John Major set out his own hopes on classroom discipline both in an interview in The Times and to a grant-maintained schools conference. Gillian Shephard and her officials, he announced, were already talking to teachers’ representatives and action plans would follow soon. With their own expectations aroused, the teacher associations weren’t exactly holding their breath, though David Hart of the National Association of Head Teachers last week set out in response his own demands for change, pleading in support evidence on pupil and parent behaviour which colleagues in the other unions would mostly corroborate. In particular, he wanted a rethink on the current terms of trade on suspensions, with the return of indefinite exclusion as an essential weapon for heads and governors dealing with difficult or violent pupils. At present, he argued, there was no middle ground between short-term and permanent exclusion, while the (lost) right to exclude indefinitely would allow time to bring in other social and support services.

No one would disagree that the problem of violent behaviour in schools is growing and starting younger, or that there is in response an alarming escalation in the number of pupils expelled. Nor can teachers and fellow-pupils be expected to work with those who are demonstrably a danger to them, or liable to disrupt any lesson they go into. But it is much less clear that indefinite exclusion is the right answer, and the Education Secretary has rightly preferred to reject that, and look instead at varying the lengths of short-term exclusions.

As Mrs Shephard points out, the result of the indefinite exclusion regime which prevailed before the last round of reforms was to send too many children off into “a limbo of non-provision”, with an inadequate home tuition service as the only backstop.

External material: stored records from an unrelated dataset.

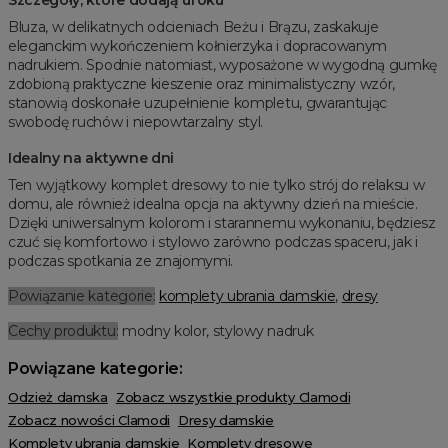
Szczegóły, które dodają uroku
Bluza, w delikatnych odcieniach Beżu i Brązu, zaskakuje
eleganckim wykończeniem kołnierzyka i dopracowanym
nadrukiem. Spodnie natomiast, wyposażone w wygodną gumkę
zdobioną praktyczne kieszenie oraz minimalistyczny wzór,
stanowią doskonałe uzupełnienie kompletu, gwarantując
swobodę ruchów i niepowtarzalny styl.
Idealny na aktywne dni
Ten wyjątkowy komplet dresowy to nie tylko strój do relaksu w
domu, ale również idealna opcja na aktywny dzień na mieście.
Dzięki uniwersalnym kolorom i starannemu wykonaniu, będziesz
czuć się komfortowo i stylowo zarówno podczas spaceru, jak i
podczas spotkania ze znajomymi.
Powiązanie kategorie:
komplety ubrania damskie
,
dresy
Cechy produktu:
modny kolor, stylowy nadruk
Powiązane kategorie:
Odzież damska
Zobacz wszystkie produkty Clamodi
Zobacz nowości Clamodi
Dresy damskie
Komplety ubrania damskie
Komplety dresowe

Yes, schools need time to bring in back-up services, but they often need to call for help earlier, and there should certainly be time-limits set for reporting back to governors, and clear safeguards to prevent children who need help slipping off the agenda and onto the streets.

For the truth is that virtually all of these disruptive children who make everyone else’s lives a misery are themselves victims of disrupted homes, whether through broken relationships, unemployment or both. Providing measures to help schools deal with the results of this is one thing; dealing with the causes is another and goes far wider.

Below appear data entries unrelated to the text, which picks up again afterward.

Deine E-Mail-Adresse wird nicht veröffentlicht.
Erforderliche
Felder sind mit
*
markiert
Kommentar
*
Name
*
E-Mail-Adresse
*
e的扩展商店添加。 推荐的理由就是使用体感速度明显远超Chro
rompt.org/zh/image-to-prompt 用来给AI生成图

The scheme in Manchester reported on page 6, where education and social services are combining to help families in need from the nursery stage onwards is one of several tackling behaviour problems early on, before they arrive in the primary school, and an infinitely more constructive way of using human and financial resources than picking up the bill later for exclusions and their consequences.

It could be that the most productive course for the DFEE would be to develop its nursery programme along those lines, rather than through the vouchers market. Social behaviour could be the most important curriculum imperative for both three and four-year olds, so that they can arrive in the reception classes able to get along with other children and adults, ready to learn, rather than ready for a fight.